Monday, 28 September 2009

Prejudice as accepted fact

Sunny at Liberal Conspiracy comments on the recent controversy over Andrew Marr's questioning of Gordon Brown. [don't read the comments]

Andrew Marr, for the BBC, asked:

A lot of people in this country use prescription painkillers and pills to help them get through; are you one of those people?

The Prime Minister, unsurprisingly, refused to answer the question.

Sunny criticises the way that this "legitimised a smear" that's been going around for ages, but I think this misses the point.

The most irritating thing is that the entire controversy over it is based on a very dangerous chain of illogic. There have been plenty of people leaping in to deny that Gordon Brown takes painkillers, and to criticise the people who've suggested it. This is entirely expected, all part of politics, etc. What's getting lost in this is that it shouldn't be an issue in the first place.

In the 2008 US Presidential campaign, Barack Obama was accused by his opponents of being "a Muslim". This was denied strongly and repeatedly refuted by numerous people - but very few people thought to add - or start with - "and so what if he is?". Colin Powell is the only major US political figure I can remember raising that point, though there may have been others.

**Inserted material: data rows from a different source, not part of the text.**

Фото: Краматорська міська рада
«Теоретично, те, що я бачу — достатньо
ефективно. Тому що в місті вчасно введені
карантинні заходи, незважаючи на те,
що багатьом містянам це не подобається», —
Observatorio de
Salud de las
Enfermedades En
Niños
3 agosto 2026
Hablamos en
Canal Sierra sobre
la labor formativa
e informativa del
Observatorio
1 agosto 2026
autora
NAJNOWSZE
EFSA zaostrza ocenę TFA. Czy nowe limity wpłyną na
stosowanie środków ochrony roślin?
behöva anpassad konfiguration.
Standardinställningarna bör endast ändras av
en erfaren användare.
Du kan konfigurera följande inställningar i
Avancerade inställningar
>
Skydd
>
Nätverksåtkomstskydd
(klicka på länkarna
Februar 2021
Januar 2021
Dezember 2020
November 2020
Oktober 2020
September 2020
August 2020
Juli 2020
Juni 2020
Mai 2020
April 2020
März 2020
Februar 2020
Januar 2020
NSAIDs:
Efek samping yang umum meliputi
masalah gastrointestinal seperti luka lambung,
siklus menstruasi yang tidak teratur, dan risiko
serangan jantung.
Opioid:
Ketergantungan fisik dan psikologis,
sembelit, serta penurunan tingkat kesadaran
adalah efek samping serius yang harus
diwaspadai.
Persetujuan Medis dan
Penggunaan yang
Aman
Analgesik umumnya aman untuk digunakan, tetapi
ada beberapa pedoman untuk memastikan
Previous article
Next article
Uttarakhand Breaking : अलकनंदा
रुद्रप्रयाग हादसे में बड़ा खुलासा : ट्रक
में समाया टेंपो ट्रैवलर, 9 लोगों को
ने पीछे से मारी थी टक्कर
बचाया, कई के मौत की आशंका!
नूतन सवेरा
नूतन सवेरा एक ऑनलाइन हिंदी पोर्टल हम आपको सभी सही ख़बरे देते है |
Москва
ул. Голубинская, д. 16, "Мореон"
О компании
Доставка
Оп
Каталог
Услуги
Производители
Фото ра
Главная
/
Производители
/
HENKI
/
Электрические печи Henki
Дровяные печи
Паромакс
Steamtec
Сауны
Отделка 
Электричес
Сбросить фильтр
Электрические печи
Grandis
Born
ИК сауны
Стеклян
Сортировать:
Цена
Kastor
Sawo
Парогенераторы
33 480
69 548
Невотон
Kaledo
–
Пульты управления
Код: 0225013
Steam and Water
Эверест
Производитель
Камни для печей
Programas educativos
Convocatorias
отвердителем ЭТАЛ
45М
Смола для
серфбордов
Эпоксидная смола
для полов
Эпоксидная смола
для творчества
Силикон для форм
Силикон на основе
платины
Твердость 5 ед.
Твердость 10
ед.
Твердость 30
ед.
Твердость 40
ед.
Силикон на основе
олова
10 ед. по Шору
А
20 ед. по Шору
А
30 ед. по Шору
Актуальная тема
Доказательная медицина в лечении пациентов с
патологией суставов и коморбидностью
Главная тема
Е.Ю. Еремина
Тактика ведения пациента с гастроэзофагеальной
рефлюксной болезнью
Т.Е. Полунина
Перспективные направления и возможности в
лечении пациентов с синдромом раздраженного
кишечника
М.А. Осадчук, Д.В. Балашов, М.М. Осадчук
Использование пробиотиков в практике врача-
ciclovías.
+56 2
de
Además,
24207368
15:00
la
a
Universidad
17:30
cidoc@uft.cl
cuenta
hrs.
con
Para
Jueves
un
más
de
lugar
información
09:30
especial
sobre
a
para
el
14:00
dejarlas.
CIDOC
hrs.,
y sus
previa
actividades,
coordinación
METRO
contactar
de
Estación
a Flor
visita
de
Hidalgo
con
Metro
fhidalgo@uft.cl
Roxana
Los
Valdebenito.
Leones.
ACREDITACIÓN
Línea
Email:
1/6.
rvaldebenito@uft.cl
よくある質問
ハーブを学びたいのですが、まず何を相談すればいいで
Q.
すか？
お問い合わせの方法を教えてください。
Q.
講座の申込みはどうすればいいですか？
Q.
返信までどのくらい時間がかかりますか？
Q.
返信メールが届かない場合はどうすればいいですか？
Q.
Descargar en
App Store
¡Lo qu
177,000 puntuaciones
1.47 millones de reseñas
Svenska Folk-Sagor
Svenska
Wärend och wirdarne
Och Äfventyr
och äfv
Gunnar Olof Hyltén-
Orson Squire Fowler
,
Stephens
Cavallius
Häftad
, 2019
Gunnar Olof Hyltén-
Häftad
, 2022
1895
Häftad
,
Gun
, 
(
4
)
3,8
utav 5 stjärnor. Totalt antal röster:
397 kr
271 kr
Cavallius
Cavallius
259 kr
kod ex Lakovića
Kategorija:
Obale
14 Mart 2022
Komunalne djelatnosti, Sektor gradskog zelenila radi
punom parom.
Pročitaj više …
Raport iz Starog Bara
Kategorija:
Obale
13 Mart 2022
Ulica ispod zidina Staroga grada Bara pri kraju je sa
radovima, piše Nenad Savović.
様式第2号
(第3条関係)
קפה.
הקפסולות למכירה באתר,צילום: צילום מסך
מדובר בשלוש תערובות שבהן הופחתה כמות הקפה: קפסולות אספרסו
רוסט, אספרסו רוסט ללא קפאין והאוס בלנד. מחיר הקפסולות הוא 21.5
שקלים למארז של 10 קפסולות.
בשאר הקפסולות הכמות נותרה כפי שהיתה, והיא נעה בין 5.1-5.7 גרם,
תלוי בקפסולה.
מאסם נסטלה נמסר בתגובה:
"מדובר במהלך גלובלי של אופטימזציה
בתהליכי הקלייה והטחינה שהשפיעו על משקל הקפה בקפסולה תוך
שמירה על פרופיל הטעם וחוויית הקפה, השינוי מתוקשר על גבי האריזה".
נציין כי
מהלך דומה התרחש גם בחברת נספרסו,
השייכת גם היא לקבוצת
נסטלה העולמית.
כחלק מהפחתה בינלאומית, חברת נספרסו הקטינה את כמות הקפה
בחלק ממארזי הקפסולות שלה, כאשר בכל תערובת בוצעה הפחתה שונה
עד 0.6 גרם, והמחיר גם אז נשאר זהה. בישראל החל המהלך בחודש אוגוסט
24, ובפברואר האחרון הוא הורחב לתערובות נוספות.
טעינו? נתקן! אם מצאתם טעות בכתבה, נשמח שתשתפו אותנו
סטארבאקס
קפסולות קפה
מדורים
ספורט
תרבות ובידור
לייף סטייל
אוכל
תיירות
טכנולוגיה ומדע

It's the same issue here - Andrew Marr was undoubtedly entirely in the wrong to ask a question about Brown's medical history: there are very few questions a journalist can ask about anyone's medical history, and none of those possibilities applied here.

The rumours that have been started about Brown's medical history and mental health are undoubtedly intended by their initiators as smears. They really shouldn't be - it should be as pointless a question as "So, I hear you ate a carrot yesterday, Prime Minister. Could you confirm or deny this rumour?"

It works as a 'smear' because enough people vaguely believe a variation on one of these two clearly false statements:

  • People with chronic pain should not be Prime Minister. Our Prime Minister needs to be an idealised specimen of humanity (and, you know, straight, white, male, and other defaults would be good, while you're at it)
  • People with chronic pain should not take medication for it, and doing so makes them unsuitable to be Prime Minister

You can substitute for chronic pain any of the other numerous mental health problems people have suggested Brown might have (most commonly depression, something which the generally popular and successful Prime Minister Churchill also lived with). I'd certainly rather any politician with health problems, mental or physical, was receiving appropriate treatment for those problems. Laurie at Penny Red covered this well the last time it came up (which, note the post dates, was 3 weeks ago...). Going back a bit further, Charles Kennedy was forced to resign as leader of the Liberal Democrats over his alcholism, and has since been replaced by various people who are neither as competent nor as popular with the public. Good going there, Lib Dems.

The people responding to this and criticising the "legitimisation of a smear" need to be more careful not to legitimise the idea that it would be bad if it was true while they're at it. Breaking that illogic is the only long-term way out of this.